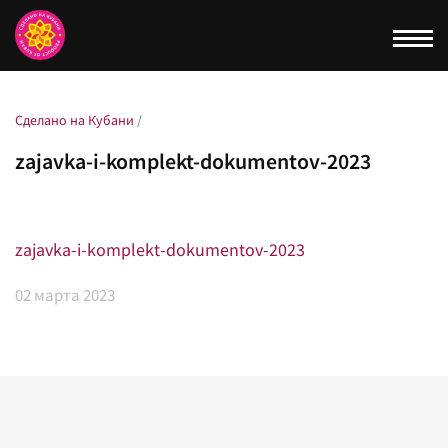
Togg
navi
Сделано на Кубани
/
zajavka-i-komplekt-dokumentov-2023
zajavka-i-komplekt-dokumentov-2023
02
марта 2023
_ _ _
If the records include pictures, omit them and transcribe everything else exactly.

• **Completed exercise**:
Togg
navi
Сделано на Кубани
/
zajavka-i-komplekt-dokumentov-2023
zajavka-i-komplekt-dokumentov-2023
02
марта 2023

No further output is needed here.